My journey to Project Seahorse
By Roshni Mangar, MSc student
Since I can remember, I have been fascinated with the marine environment and all of the organisms on my island, Mauritius, and specifically the world of marine mammals. Over the years, my obsession with Orcas shifted to the complex relationships between humans and the ocean. These existing complex relationships kindled my desire to engage in marine policy.
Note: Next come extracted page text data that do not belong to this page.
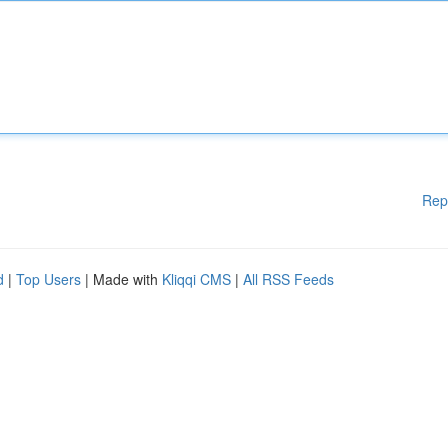
Rep
d
|
Top Users
| Made with
Kliqqi CMS
|
All RSS Feeds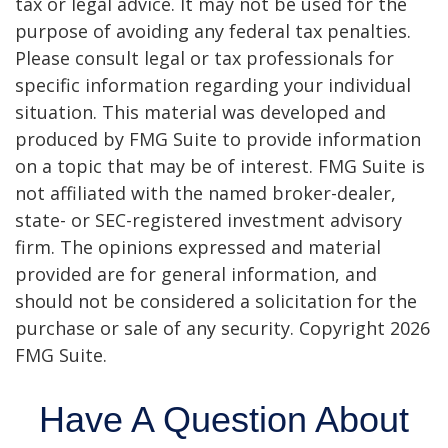
tax or legal advice. It may not be used for the
purpose of avoiding any federal tax penalties.
Please consult legal or tax professionals for
specific information regarding your individual
situation. This material was developed and
produced by FMG Suite to provide information
on a topic that may be of interest. FMG Suite is
not affiliated with the named broker-dealer,
state- or SEC-registered investment advisory
firm. The opinions expressed and material
provided are for general information, and
should not be considered a solicitation for the
purchase or sale of any security. Copyright
2026
FMG Suite.
Have A Question About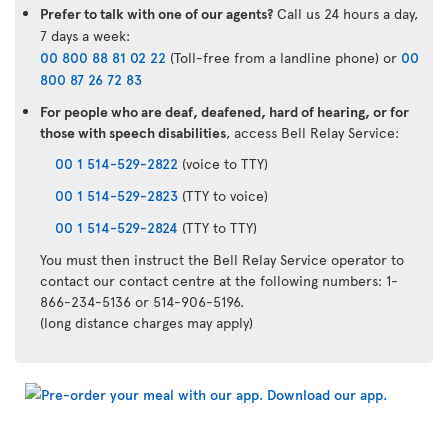
Prefer to talk with one of our agents?
Call us 24 hours a day,
7 days a week:
00 800 88 81 02 22
(Toll-free from a landline phone) or
00
800 87 26 72 83
For people who are deaf, deafened, hard of hearing, or for
those with speech disabilities
, access Bell Relay Service:
00 1 514-529-2822
(voice to TTY)
00 1 514-529-2823
(TTY to voice)
00 1 514-529-2824
(TTY to TTY)
You must then instruct the Bell Relay Service operator to
contact our contact centre at the following numbers: 1-
866-234-5136 or 514-906-5196.
(long distance charges may apply)
Air
Transat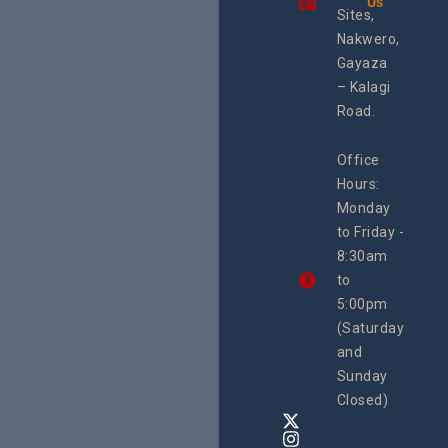
Us
integra
Sites,
progra
Nakwero,
#Litiga
#Advo
Gayaza
#Actio
– Kalagi
rch
Road.
Office
Hours:
Monday
to Friday -
8:30am
to
5:00pm
(Saturday
and
Sunday
Closed)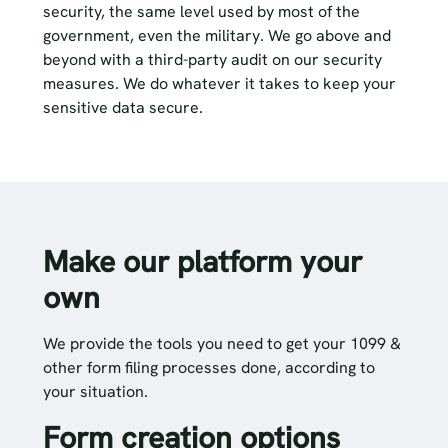
security, the same level used by most of the
government, even the military. We go above and
beyond with a third-party audit on our security
measures. We do whatever it takes to keep your
sensitive data secure.
Make our platform your
own
We provide the tools you need to get your 1099 &
other form filing processes done, according to
your situation.
Form creation options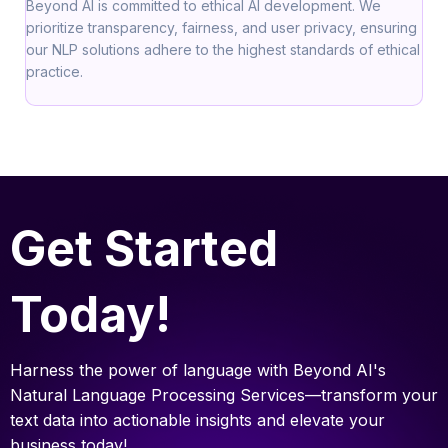
Beyond AI is committed to ethical AI development. We
prioritize transparency, fairness, and user privacy, ensuring
our NLP solutions adhere to the highest standards of ethical
practice.
Get Started
Today!
Harness the power of language with Beyond AI's
Natural Language Processing Services—transform your
text data into actionable insights and elevate your
business today!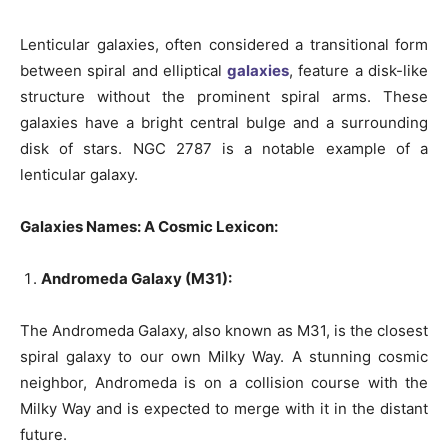
Lenticular galaxies, often considered a transitional form
between spiral and elliptical
galaxies
, feature a disk-like
structure without the prominent spiral arms. These
galaxies have a bright central bulge and a surrounding
disk of stars. NGC 2787 is a notable example of a
lenticular galaxy.
Galaxies Names: A Cosmic Lexicon:
Andromeda Galaxy (M31):
The Andromeda Galaxy, also known as M31, is the closest
spiral galaxy to our own Milky Way. A stunning cosmic
neighbor, Andromeda is on a collision course with the
Milky Way and is expected to merge with it in the distant
future.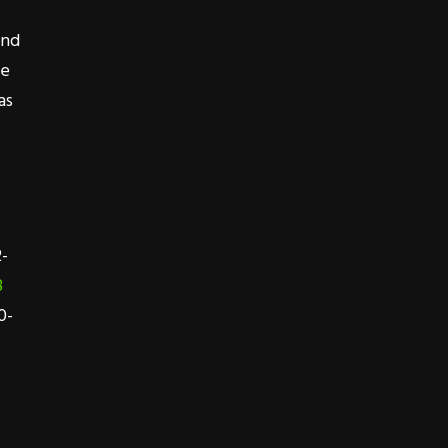
end
ne
as
2-
8
0-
Specifically, learning to bridge the gap between actionable science and practical policies. The urge to delve more into this domain led me to Dr Amanda Vincent and her holistic approach to marine conservation. But before we get into my research, I want to tell you a little more about me.
I was born in Mauritius but ended up living in both India and Mauritius. I have an Indian mother and a Mauritian father (and amazing older sister), which gave me the opportunity to speak three languages growing up – English, French and Mauritian Creole. While growing up, all I can remember is writing stories about whales and dolphins, renting Free Willy and Flipper endlessly from the British Council, completing crossword puzzles on whale species, and staring eagerly at the ocean every weekend hoping to see a dolphin. My dreams as a child have now become my reality. But most of the credit goes to the endless sacrifices my mother and father made.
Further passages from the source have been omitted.